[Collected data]
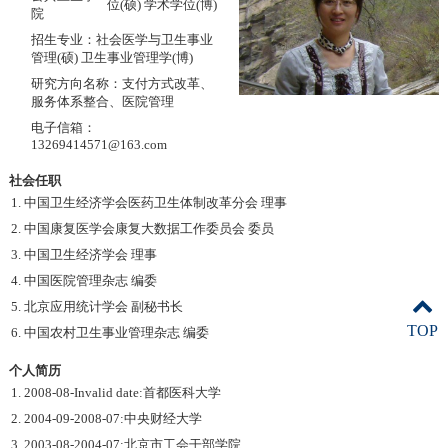
位(硕) 学术学位(博)
院
招生专业：社会医学与卫生事业
管理(硕) 卫生事业管理学(博)
研究方向名称：支付方式改革、
服务体系整合、医院管理
电子信箱：
13269414571@163.com
社会任职
1. 中国卫生经济学会医药卫生体制改革分会 理事
2. 中国康复医学会康复大数据工作委员会 委员
3. 中国卫生经济学会 理事
4. 中国医院管理杂志 编委
5. 北京应用统计学会 副秘书长
TOP
6. 中国农村卫生事业管理杂志 编委
个人简历
1. 2008-08-Invalid date:首都医科大学
2. 2004-09-2008-07:中央财经大学
3. 2003-08-2004-07:北京市工会干部学院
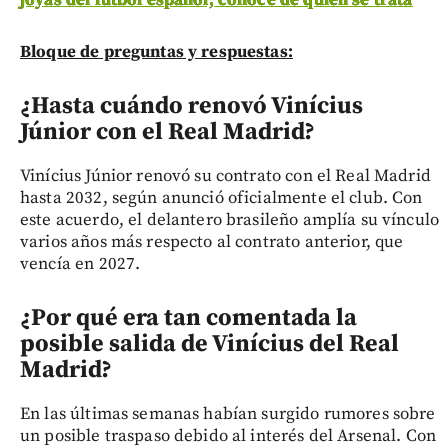
joyas del fútbol español; conoce de quién se trata
Bloque de preguntas y respuestas:
¿Hasta cuándo renovó Vinícius
Júnior con el Real Madrid?
Vinícius Júnior renovó su contrato con el Real Madrid
hasta 2032, según anunció oficialmente el club. Con
este acuerdo, el delantero brasileño amplía su vínculo
varios años más respecto al contrato anterior, que
vencía en 2027.
¿Por qué era tan comentada la
posible salida de Vinícius del Real
Madrid?
En las últimas semanas habían surgido rumores sobre
un posible traspaso debido al interés del Arsenal. Con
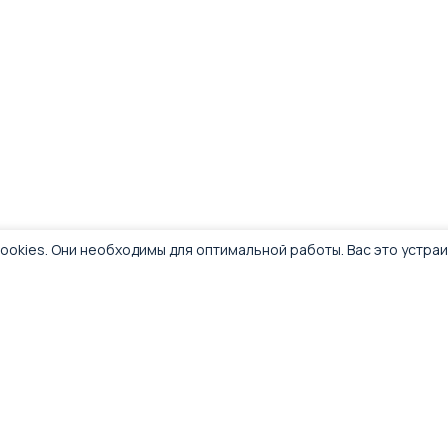
ookies. Они необходимы для оптимальной работы. Вас это устра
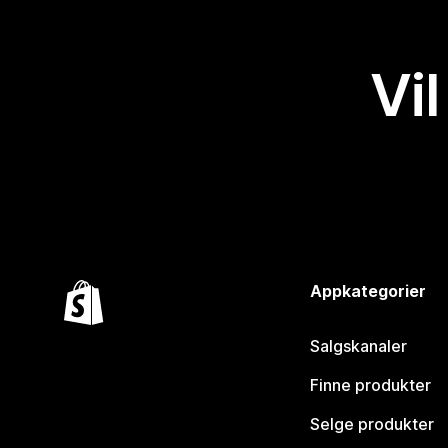
Vil
Appkategorier
Salgskanaler
Finne produkter
Selge produkter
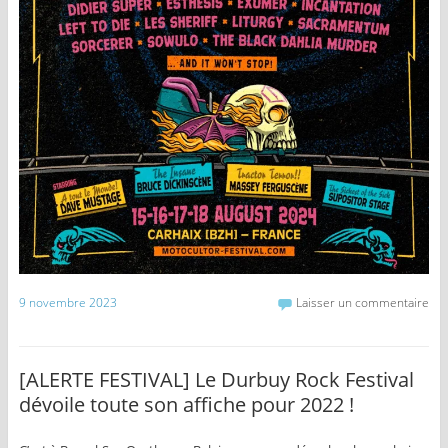
9 novembre 2023
Laisser un commentaire
[ALERTE FESTIVAL] Le Durbuy Rock Festival
dévoile toute son affiche pour 2022 !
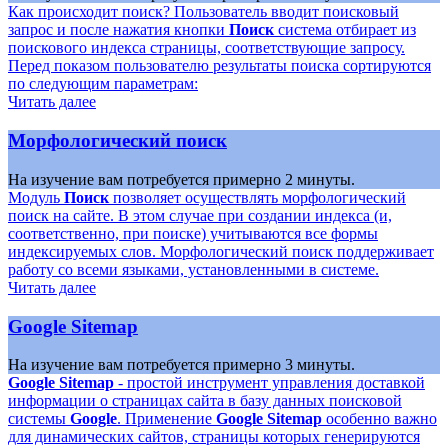
Как происходит поиск? Пользователь вводит поисковый
запрос и после нажатия кнопки
Поиск
система отбирает из
поискового индекса страницы, соответствующие запросу.
Перед показом пользователю результаты поиска сортируются
по следующим параметрам:
Читать далее
Морфологический поиск
На изучение вам потребуется примерно 2 минуты.
Модуль
Поиск
позволяет осуществлять морфологический
поиск на сайте. В этом случае при создании индекса (и,
соответственно, при поиске) учитываются все формы
индексируемых слов. Морфологический поиск поддерживает
работу со всеми языками, установленными в системе.
Читать далее
Google Sitemap
На изучение вам потребуется примерно 3 минуты.
Google Sitemap
- простой инструмент управления доставкой
информации о страницах сайта в базу данных поисковой
системы
Google
. Применение
Google Sitemap
особенно важно
для динамических сайтов, страницы которых генерируются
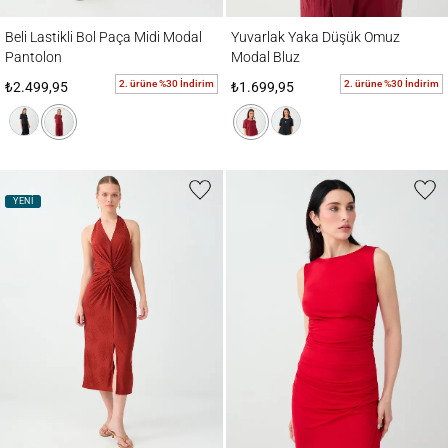
Beli Lastikli Bol Paça Midi Modal Pantolon
Yuvarlak Yaka Düşük Omuz Modal Bluz
Beli Lastikli Bol Paça Midi Modal
Yuvarlak Yaka Düşük Omuz
Pantolon
Modal Bluz
2. ürüne %30 İndirim
2. ürüne %30 İndirim
₺2.499,95
₺1.699,95
YENİ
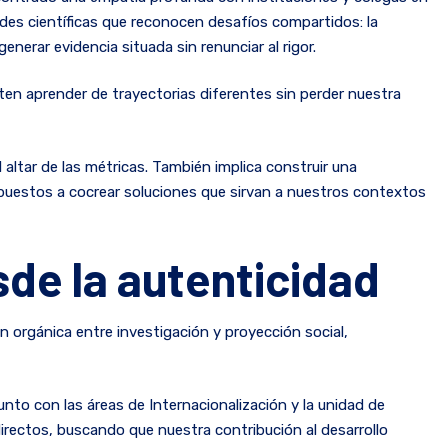
des científicas que reconocen desafíos compartidos: la
enerar evidencia situada sin renunciar al rigor.
ten aprender de trayectorias diferentes sin perder nuestra
l altar de las métricas. También implica construir una
spuestos a cocrear soluciones que sirvan a nuestros contextos
sde la autenticidad
n orgánica entre investigación y proyección social,
to con las áreas de Internacionalización y la unidad de
rectos, buscando que nuestra contribución al desarrollo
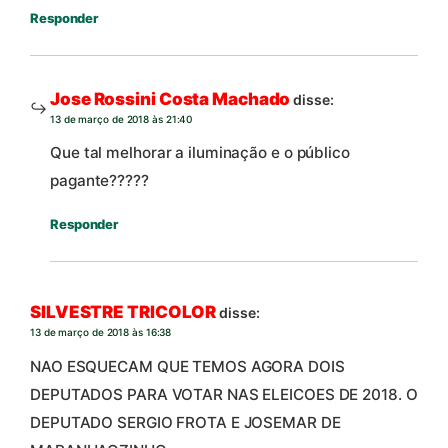
Responder
Jose Rossini Costa Machado
disse:
13 de março de 2018 às 21:40
Que tal melhorar a iluminação e o público
pagante?????
Responder
SILVESTRE TRICOLOR
disse:
13 de março de 2018 às 16:38
NAO ESQUECAM QUE TEMOS AGORA DOIS
DEPUTADOS PARA VOTAR NAS ELEICOES DE 2018. O
DEPUTADO SERGIO FROTA E JOSEMAR DE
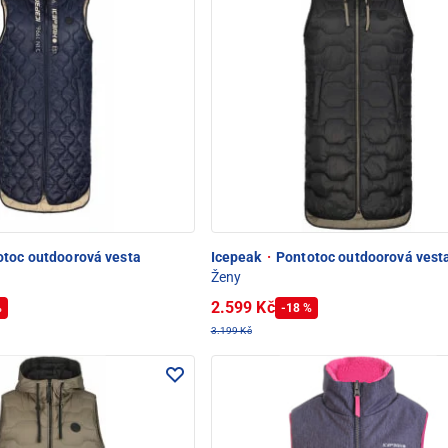
toc outdoorová vesta
Icepeak
·
Pontotoc outdoorová vest
Ženy
2.599 Kč
%
-18 %
3.199 Kč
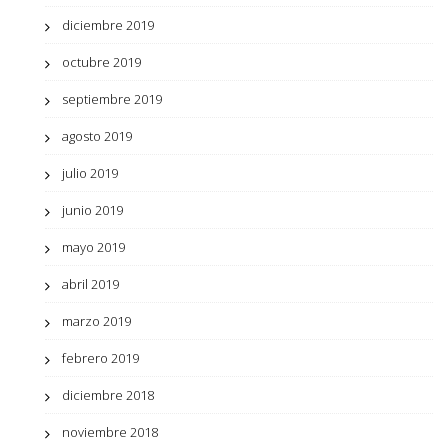
diciembre 2019
octubre 2019
septiembre 2019
agosto 2019
julio 2019
junio 2019
mayo 2019
abril 2019
marzo 2019
febrero 2019
diciembre 2018
noviembre 2018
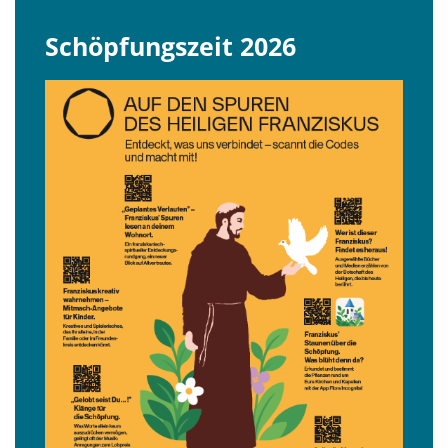
Schöpfungszeit 2026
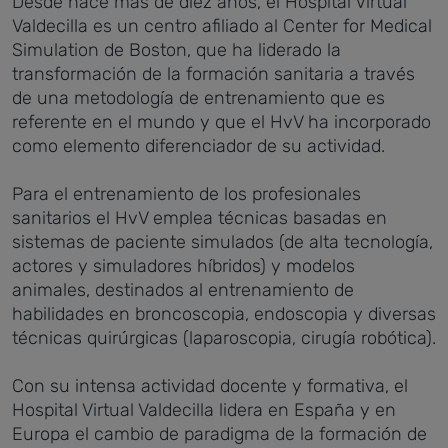
Desde hace más de diez años, el Hospital Virtual
Valdecilla es un centro afiliado al Center for Medical
Simulation de Boston, que ha liderado la
transformación de la formación sanitaria a través
de una metodología de entrenamiento que es
referente en el mundo y que el HvV ha incorporado
como elemento diferenciador de su actividad.
Para el entrenamiento de los profesionales
sanitarios el HvV emplea técnicas basadas en
sistemas de paciente simulados (de alta tecnología,
actores y simuladores híbridos) y modelos
animales, destinados al entrenamiento de
habilidades en broncoscopia, endoscopia y diversas
técnicas quirúrgicas (laparoscopia, cirugía robótica).
Con su intensa actividad docente y formativa, el
Hospital Virtual Valdecilla lidera en España y en
Europa el cambio de paradigma de la formación de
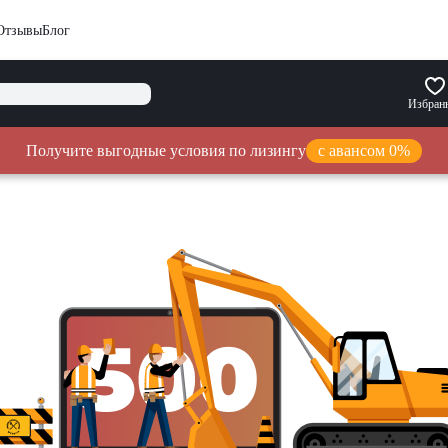
Отзывы
Блог
Избран
Получите выгодные условия по лизингу
с авансом 0%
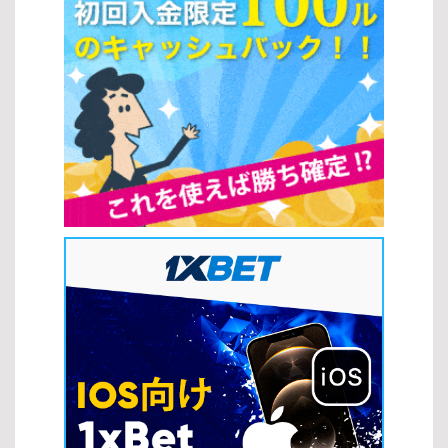
ンセス：幻想的な世界観と高いボーナス性能が魅力のスロットの種
典は少ない 環境 自宅など快適な環境 リアルなカジノ体験 スロット
類です。 フルーツパーティー：シンプルで分かりやすく、初心者に
の攻略法を正しく理解し、ゲームの種類やプレイ環境を選択するこ
もおすすめのスロットです。 バトルオブザグッズ：戦士や冒険をテ
とで、自分に最適なスタイルで楽しみながら勝率向上を目指すこと
ーマにした、演出が豊富なスロットとして人気があります。 ゲーム
ができます。 スロットの人気の理由 簡単なプレイ方法 スロットは
プロバイダーの紹介 さまざまなスロットの種類を提供している開発
シンプルな操作性が魅力で、多くのプレイヤーに支持されていま
会社にも注目することで、より質の高いゲームを楽しめます。
す。複雑なルールを覚える必要がなく、初心者でもすぐに楽しめる
Microgaming：業界を代表するプロバイダーで、多彩なスロットの
点が特徴です。また、スロットの攻略法を理解することで、より効
種類を展開しています。 NetEnt：革新的な機能と高品質なデザイン
率的にゲームを進めることも可能になります。 ルールがシンプルで
で知られています。 Play’n GO：モバイル対応に優れ、遊びやすい
直感的にプレイできる すぐにゲームを開始できる手軽さ フリースピ
スロットの種類が豊富です。 新作スロットゲームのトレンド 近年の
ンやボーナス機能など追加要素が豊富 ジャックポットの魅力 スロッ
スロットの種類には、最新技術を活用したトレンドが反映されてい
トの大きな魅力の一つがジャックポットです。高額賞金を狙える点
ます。 ビデオスロットの進化：ストーリー性のある演出が強化され
が、多くのプレイヤーを惹きつけています。スロットの攻略法を活
ています。 ボーナス機能の多様化：インタラクティブな要素が増え
用しながらプレイすることで、こうしたチャンスをより効果的に狙
ています。 モバイル最適化：スマートフォンで快適に遊べる設計が
うことができます。 一度の当たりで大きな賞金を獲得できる可能性
主流です。 このように、人気タイトルやトレンドを把握すること
がある スピンごとの緊張感と期待感が楽しめる テーマとビジュアル
で、自分に最適なスロットの種類を見つけやすくなります。最新の
の多様性 現代のスロットは多彩なテーマや高品質なグラフィックが
ゲームもチェックしながら、より充実したオンラインカジノ体験を
特徴で、ゲーム体験をより魅力的にしています。スロットの攻略法
楽しみましょう。 スロット戦略 オンラインカジノでさまざまなスロ
だけでなく、自分の好みに合ったテーマを選ぶことで、長く楽しむ
ットの種類をプレイする際には、基本的な戦略を理解しておくこと
ことができます。 映画やアニメなど多様なテーマが用意されている
が重要です。適切な戦略を取り入れることで、リスクを抑えながら
視覚的に優れたグラフィックと演出 ストーリー性のあるゲームで没
効率よく楽しむことができます。 マックスベット戦略 マックスベッ
入感が高い このように、スロットは手軽さと高いエンターテインメ
ト戦略は、最大ベットを行うことで高額配当やジャックポットを狙
ント性を兼ね備えており、スロットの攻略法を取り入れることで、
うプレイ方法です。特に一部のスロットの種類では、最大ベット時
さらに充実したプレイ体験を得ることができます。 スロットの攻略
のみジャックポット獲得の資格が得られる場合があります。 […]
法 スロットの攻略法を実践することで、単なる運任せではなく、よ
り戦略的に勝率を高めることが可能になります。ここでは、初心者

__WHAT THE TASK REQUIRES__:
Beginning with the first entry above, reproduce every line verbatim until the line with "Selge produkter", which is included too; omit pictures.

__YOUR RESPONSE__:
位(硕) 学术学位(博)
院
招生专业：社会医学与卫生事业
管理(硕) 卫生事业管理学(博)
研究方向名称：支付方式改革、
服务体系整合、医院管理
电子信箱：
13269414571@163.com
社会任职
1. 中国卫生经济学会医药卫生体制改革分会 理事
2. 中国康复医学会康复大数据工作委员会 委员
3. 中国卫生经济学会 理事
4. 中国医院管理杂志 编委
5. 北京应用统计学会 副秘书长
TOP
6. 中国农村卫生事业管理杂志 编委
个人简历
1. 2008-08-Invalid date:首都医科大学
2. 2004-09-2008-07:中央财经大学
3. 2003-08-2004-07:北京市工会干部学院
joyas del fútbol español; conoce de quién se trata
Bloque de preguntas y respuestas:
¿Hasta cuándo renovó Vinícius
Júnior con el Real Madrid?
Vinícius Júnior renovó su contrato con el Real Madrid
hasta 2032, según anunció oficialmente el club. Con
este acuerdo, el delantero brasileño amplía su vínculo
varios años más respecto al contrato anterior, que
vencía en 2027.
¿Por qué era tan comentada la
posible salida de Vinícius del Real
Madrid?
En las últimas semanas habían surgido rumores sobre
un posible traspaso debido al interés del Arsenal. Con
ookies. Они необходимы для оптимальной работы. Вас это устра
Vil
Appkategorier
Salgskanaler
Finne produkter
Selge produkter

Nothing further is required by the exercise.